One missing creature is often on Ryder's mind. "Could you take a cell from a Morro Bay kangaroo rat and bring it back, and would it be the same?" he asks. "There are a lot of questions, but we don't have that option now because nobody saved the cells" while lab work was being conducted on the rodent in the 1970s. "The future will want to know about these species, and the lingua franca of biology is increasingly going to be genomic information. If nobody saves the dna of these samples, it's going to be a very fragmented picture." There is also a present-day, practical side. By providing vital clues to the mingling of subspecies and the types of environment they require, genetic data can help zoologists care for endangered animals in captivity.

Using science to save vanishing species is becoming a global pursuit. Robert Mauget and colleagues at France's National Museum of Natural History, which includes four zoo parks, recently became the first to produce deer embryos in vitro. The technique--incorporating frozen semen and oocytes, or developing egg cells--is expected to be applied later this year to rare and endangered deer species, with more common types acting as surrogate mothers. The French are also talking with colleagues in Uzbekistan and Kazakhstan about how they may help rebuild populations of Bactrian (Bukharian) deer in Central Asia. "Basically, we're hoping to give them our recipe," says Mauget.

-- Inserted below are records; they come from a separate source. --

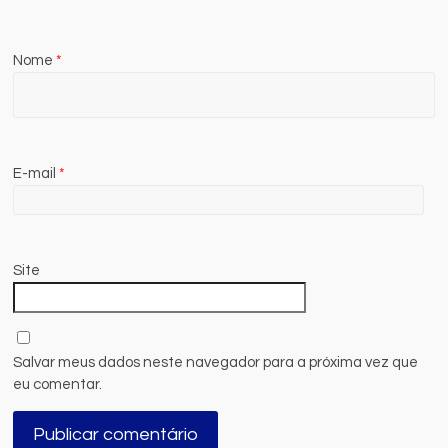
Nome
*
E-mail
*
Site
Salvar meus dados neste navegador para a próxima vez que
eu comentar.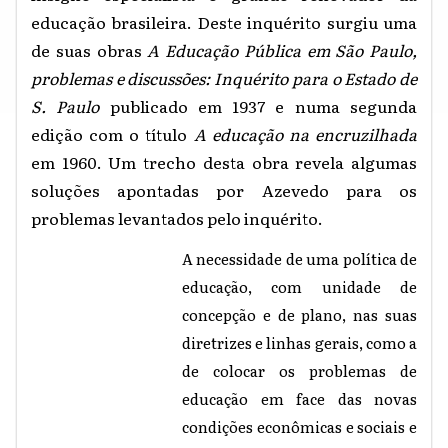
educação brasileira. Deste inquérito surgiu uma
de suas obras
A Educação Pública em São Paulo,
problemas e discussões: Inquérito para o Estado de
S. Paulo
publicado em 1937 e numa segunda
edição com o título
A educação na encruzilhada
em 1960. Um trecho desta obra revela algumas
soluções apontadas por Azevedo para os
problemas levantados pelo inquérito.
A necessidade de uma política de
educação, com unidade de
concepção e de plano, nas suas
diretrizes e linhas gerais, como a
de colocar os problemas de
educação em face das novas
condições econômicas e sociais e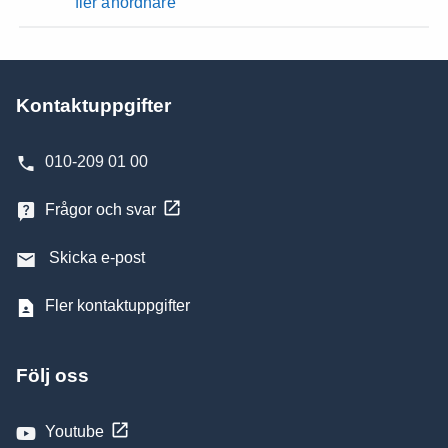
fler anordnare
Kontaktuppgifter
010-209 01 00
Frågor och svar
Skicka e-post
Fler kontaktuppgifter
Följ oss
Youtube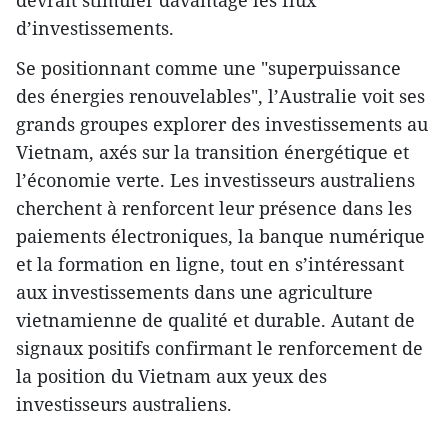
devrait stimuler davantage les flux
d’investissements.
Se positionnant comme une "superpuissance
des énergies renouvelables", l’Australie voit ses
grands groupes explorer des investissements au
Vietnam, axés sur la transition énergétique et
l’économie verte. Les investisseurs australiens
cherchent à renforcent leur présence dans les
paiements électroniques, la banque numérique
et la formation en ligne, tout en s’intéressant
aux investissements dans une agriculture
vietnamienne de qualité et durable. Autant de
signaux positifs confirmant le renforcement de
la position du Vietnam aux yeux des
investisseurs australiens.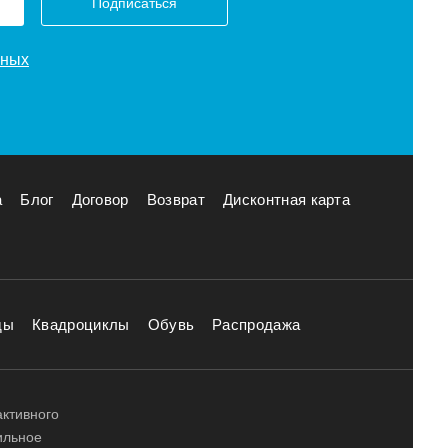
Подписаться
нных
а
Блог
Договор
Возврат
Дисконтная карта
ды
Квадроциклы
Обувь
Распродажа
активного
ильное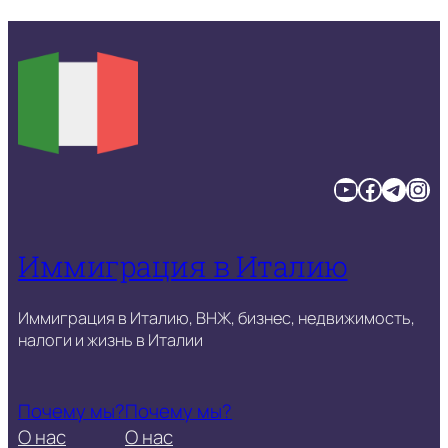
YouTube
Facebook
Telegram
Instagram
Иммиграция в Италию
Иммиграция в Италию, ВНЖ, бизнес, недвижимость,
налоги и жизнь в Италии
Почему мы?
Почему мы?
О нас
О нас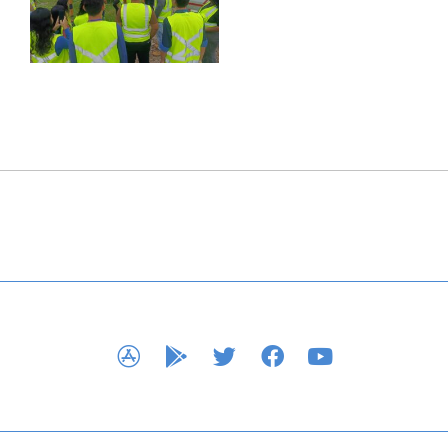
APP STORE
GOOGLE PLAY
TWITTER
FACEBOOK
YOUTUBE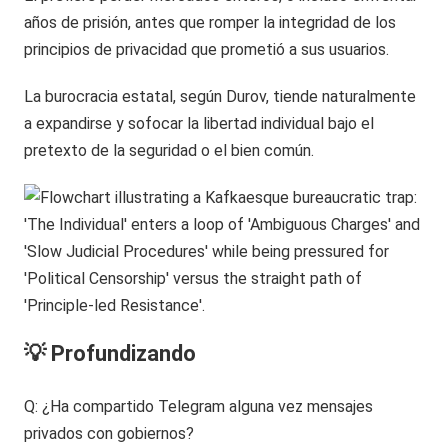
años de prisión, antes que romper la integridad de los
principios de privacidad que prometió a sus usuarios.
La burocracia estatal, según Durov, tiende naturalmente
a expandirse y sofocar la libertad individual bajo el
pretexto de la seguridad o el bien común.
💡 Profundizando
Q: ¿Ha compartido Telegram alguna vez mensajes
privados con gobiernos?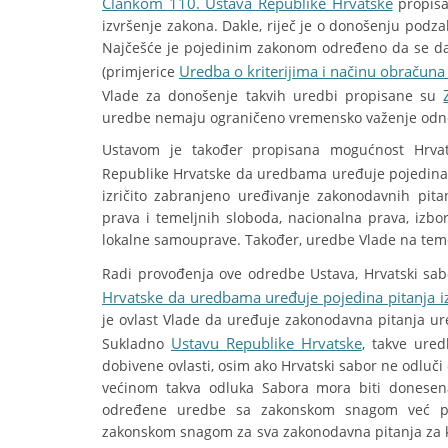
Člankom 110. Ustava Republike Hrvatske
propisa
izvršenje zakona. Dakle, riječ je o donošenju podz
Najčešće je pojedinim zakonom određeno da se da
Uredba o kriterijima i načinu obračuna
(primjerice
Vlade za donošenje takvih uredbi propisane su
uredbe nemaju ograničeno vremensko važenje odnos
Ustavom je također propisana mogućnost Hrvat
Republike Hrvatske da uredbama uređuje pojedina p
izričito zabranjeno uređivanje zakonodavnih pit
prava i temeljnih sloboda, nacionalna prava, izborn
lokalne samouprave. Također, uredbe Vlade na teme
Radi provođenja ove odredbe Ustava, Hrvatski sa
Hrvatske da uredbama uređuje pojedina pitanja i
je ovlast Vlade da uređuje zakonodavna pitanja u
Ustavu Republike Hrvatske
Sukladno
, takve ure
dobivene ovlasti, osim ako Hrvatski sabor ne odluči
većinom takva odluka Sabora mora biti donesena
određene uredbe sa zakonskom snagom već p
zakonskom snagom za sva zakonodavna pitanja za k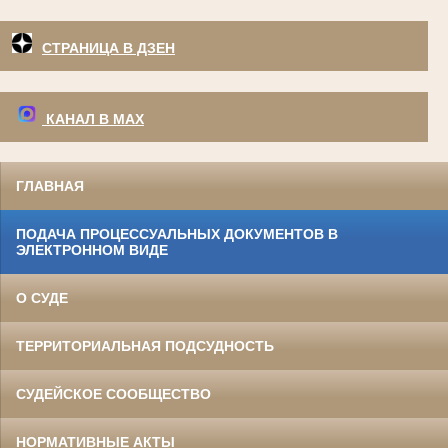
СТРАНИЦА В ДЗЕН
КАНАЛ В МАХ
ГЛАВНАЯ
ПОДАЧА ПРОЦЕССУАЛЬНЫХ ДОКУМЕНТОВ В
ЭЛЕКТРОННОМ ВИДЕ
О СУДЕ
ТЕРРИТОРИАЛЬНАЯ ПОДСУДНОСТЬ
СУДЕЙСКОЕ СООБЩЕСТВО
НОРМАТИВНЫЕ АКТЫ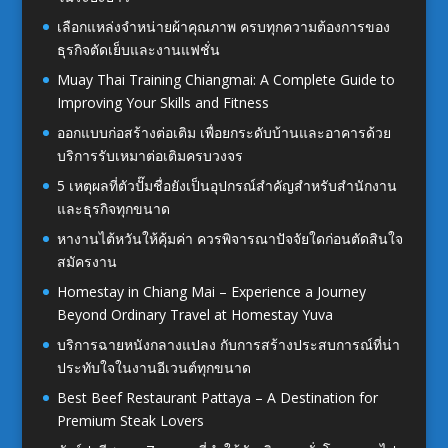
เลือกแหล่งจำหน่ายผ้าคุณภาพ ครบทุกความต้องการของ
ธุรกิจตัดเย็บและงานแฟชั่น
Muay Thai Training Chiangmai: A Complete Guide to
Improving Your Skills and Fitness
ออกแบบก่อสร้างต่อเติม เพื่อยกระดับบ้านและอาคารด้วย
บริการรับเหมาต่อเติมครบวงจร
5 เหตุผลที่ตัวปั๊มชื่อยังเป็นอุปกรณ์สำคัญสำหรับสำนักงาน
และธุรกิจทุกขนาด
หางานไต้หวันให้คุ้มค่า ควรพิจารณาปัจจัยใดก่อนตัดสินใจ
สมัครงาน
Homestay in Chiang Mai – Experience a Journey
Beyond Ordinary Travel at Homestay Yuva
บริการฉายหนังกลางแปลง กับการสร้างประสบการณ์ที่น่า
ประทับใจในงานอีเวนต์ทุกขนาด
Best Beef Restaurant Pattaya – A Destination for
Premium Steak Lovers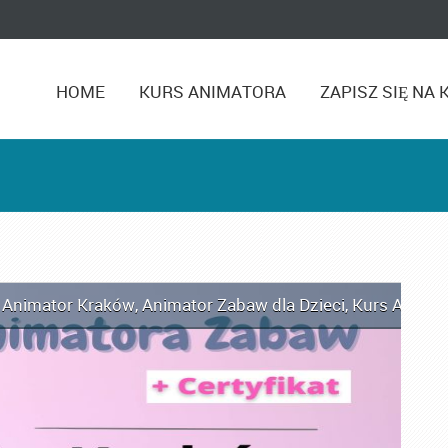
HOME
KURS ANIMATORA
ZAPISZ SIĘ NA 
,
Animator Kraków
,
Animator Zabaw dla Dzieci
,
Kurs Animat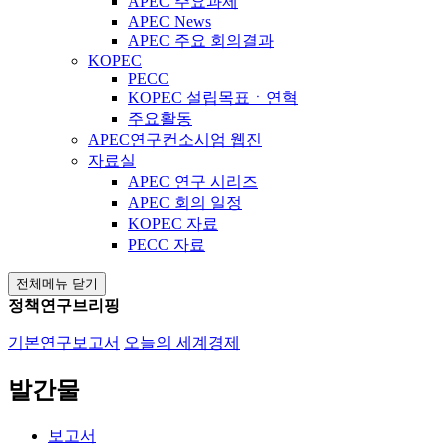
APEC 주요과제
APEC News
APEC 주요 회의결과
KOPEC
PECC
KOPEC 설립목표ㆍ연혁
주요활동
APEC연구컨소시엄 웹진
자료실
APEC 연구 시리즈
APEC 회의 일정
KOPEC 자료
PECC 자료
전체메뉴 닫기
정책연구브리핑
기본연구보고서
오늘의 세계경제
발간물
보고서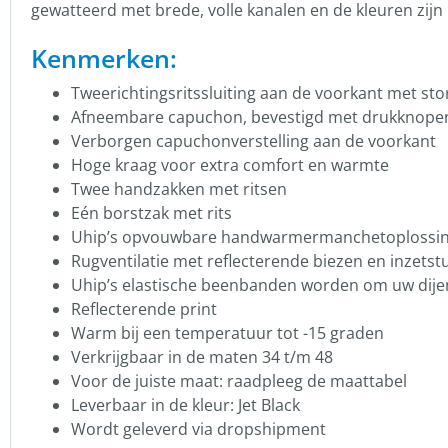
gewatteerd met brede, volle kanalen en de kleuren zijn 
Kenmerken:
Tweerichtingsritssluiting aan de voorkant met sto
Afneembare capuchon, bevestigd met drukknopen
Verborgen capuchonverstelling aan de voorkant
Hoge kraag voor extra comfort en warmte
Twee handzakken met ritsen
Eén borstzak met rits
Uhip’s opvouwbare handwarmermanchetoplossing
Rugventilatie met reflecterende biezen en inzets
Uhip’s elastische beenbanden worden om uw dijen
Reflecterende print
Warm bij een temperatuur tot -15 graden
Verkrijgbaar in de maten 34 t/m 48
Voor de juiste maat: raadpleeg de maattabel
Leverbaar in de kleur: Jet Black
Wordt geleverd via dropshipment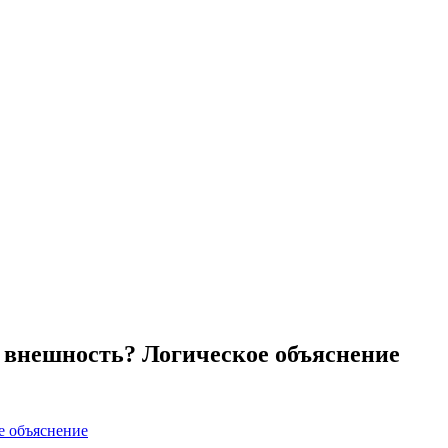
 внешность? Логическое объяснение
е объяснение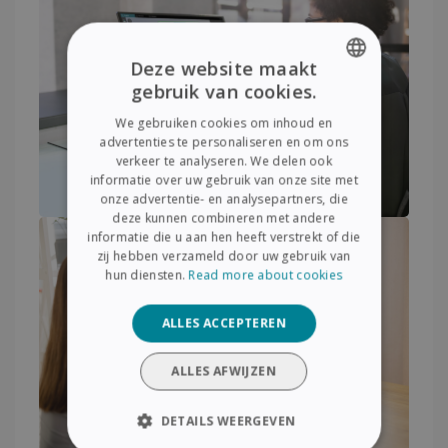
Deze website maakt
gebruik van cookies.
ENGLISH
We gebruiken cookies om inhoud en
FRENCH
advertenties te personaliseren en om ons
verkeer te analyseren. We delen ook
SPANISH
informatie over uw gebruik van onze site met
onze advertentie- en analysepartners, die
GERMAN
deze kunnen combineren met andere
ITALIAN
informatie die u aan hen heeft verstrekt of die
zij hebben verzameld door uw gebruik van
DUTCH
hun diensten.
Read more about cookies
ALLES ACCEPTEREN
ALLES AFWIJZEN
DETAILS WEERGEVEN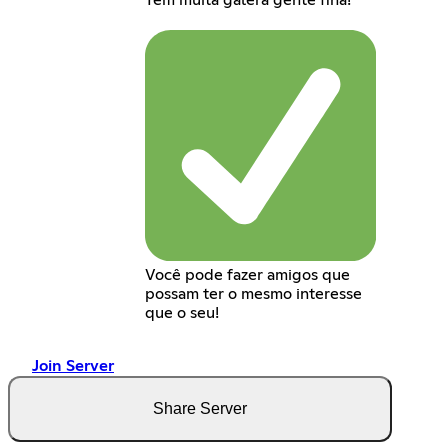
Tem muita galera gente fina!
Você pode fazer amigos que
possam ter o mesmo interesse
que o seu!
Join Server
Share Server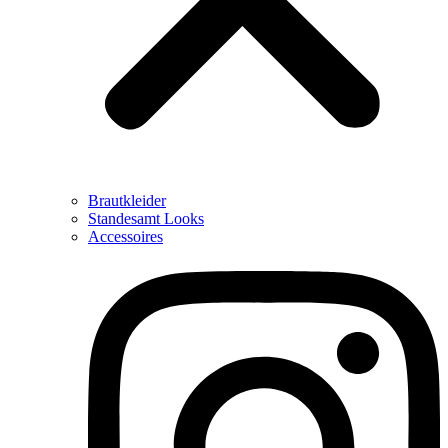
Brautkleider
Standesamt Looks
Accessoires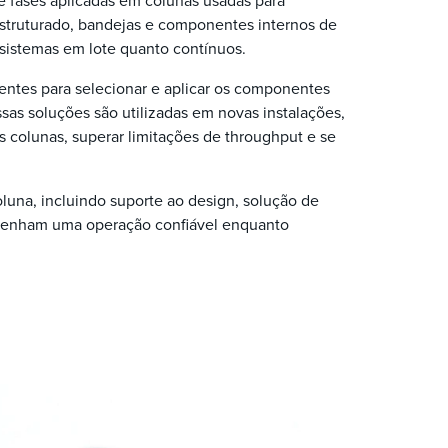
e fases aplicadas em colunas usadas para
 estruturado, bandejas e componentes internos de
 sistemas em lote quanto contínuos.
entes para selecionar e aplicar os componentes
sas soluções são utilizadas em novas instalações,
colunas, superar limitações de throughput e se
luna, incluindo suporte ao design, solução de
tenham uma operação confiável enquanto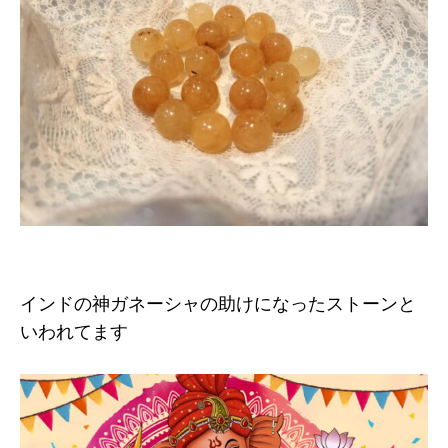
インドの神ガネーシャの助けになったストーンと
いわれてます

At Austria's Salzburg Zoo, scientists are developing a recipe they hope will lead to the first production of white rhinos through artificial insemination. Franz Schwarzenberger of Vienna's University of Veterinary Medicine believes success with the tricky technique could help save even more endangered rhino species, such as the northern white. "It may be possible to collect semen in the wild and inseminate animals in captivity," he says. "This kind of assisted reproduction offers us a chance to improve the gene pool of the captive population without taking resources from the wild."

After years of watching one species after another become extinct, researchers are sounding optimistic. "We don't have the right to do nothing," says Mauget, who predicts that interzoo exchanges of sperm, oocytes and embryos will develop rapidly. "Instead of shipping our animals from one zoo to another, we'll be sending sperm to the four corners of the earth." Meanwhile, in a corner of Iowa, another kind of delivery is awaited.